Task item> Print the records below verbatim.

Extracted data>
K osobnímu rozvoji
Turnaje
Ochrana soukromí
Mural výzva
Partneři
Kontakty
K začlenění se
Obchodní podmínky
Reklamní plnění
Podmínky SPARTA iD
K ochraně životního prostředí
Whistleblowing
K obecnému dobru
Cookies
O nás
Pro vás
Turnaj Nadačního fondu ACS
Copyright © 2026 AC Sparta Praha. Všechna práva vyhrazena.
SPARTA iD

Completed task>
K osobnímu rozvoji
Turnaje
Ochrana soukromí
Mural výzva
Partneři
Kontakty
K začlenění se
Obchodní podmínky
Reklamní plnění
Podmínky SPARTA iD
K ochraně životního prostředí
Whistleblowing
K obecnému dobru
Cookies
O nás
Pro vás
Turnaj Nadačního fondu ACS
Copyright © 2026 AC Sparta Praha. Všechna práva vyhrazena.
SPARTA iD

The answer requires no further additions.